Values other than identity are supported only with the multi-byte version of
nsgmls.

tracking
This specifies whether line boundaries should be tracked for this object: a value
of track specifies that they should; a value of notrack specifies that they should
not. The default value is track. Keeping track of where line boundaries occur in
a storage object requires approximately one byte of storage per line and it may be
desirable to disable this for very large storage objects.

The attribute name and = can be omitted for this attribute.

base When the storage object identifier specified in the content of the storage object
specification is relative, this specifies the base storage object identifier
relative to which that storage object identifier should be resolved. When not
specified a storage object identifier is interpreted relative to the storage object
in which it is specified, provided that this has the same storage manager. This
applies both to system identifiers specified in SGML documents and to system
identifiers specified in the catalog entry files.

smcrd The value is a single character that will be recognized in storage object
identifiers (both in the content of storage object specifications and in the value
of base attributes) as a storage manager character reference delimiter when
followed by a digit. A storage manager character reference is like an SGML numeric
character reference except that the number is interpreted as a character number in
the inherent character set of the storage manager rather than the document
character set.

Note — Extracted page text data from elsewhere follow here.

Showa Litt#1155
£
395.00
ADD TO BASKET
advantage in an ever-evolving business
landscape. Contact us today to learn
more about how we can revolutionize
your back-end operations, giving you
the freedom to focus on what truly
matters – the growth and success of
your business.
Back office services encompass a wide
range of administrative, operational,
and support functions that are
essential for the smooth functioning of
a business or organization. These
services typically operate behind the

The default is for no character to be recognized as a storage
manager character reference delimiter. Numeric character references cannot be used
to prevent recognition of storage manager character reference delimiters.

fold This applies only to the neutral storage manager. It specifies whether the storage
object identifier should be folded to the customary case of the underlying storage
manager if storage object identifiers for the underlying storage manager are case
sensitive. The following values are allowed:

fold The storage object identifier will be folded.

nofold The storage object identifier will not be folded.

The default value is fold. The attribute name and = can be omitted for this
attribute.

For example, on Unix filenames are case-sensitive and the customary case is lower-
case. So if the underlying storage manager were osfile and the system was a Unix
system, then <neutral>FOO.SGM would be equivalent to <osfile>foo.sgm.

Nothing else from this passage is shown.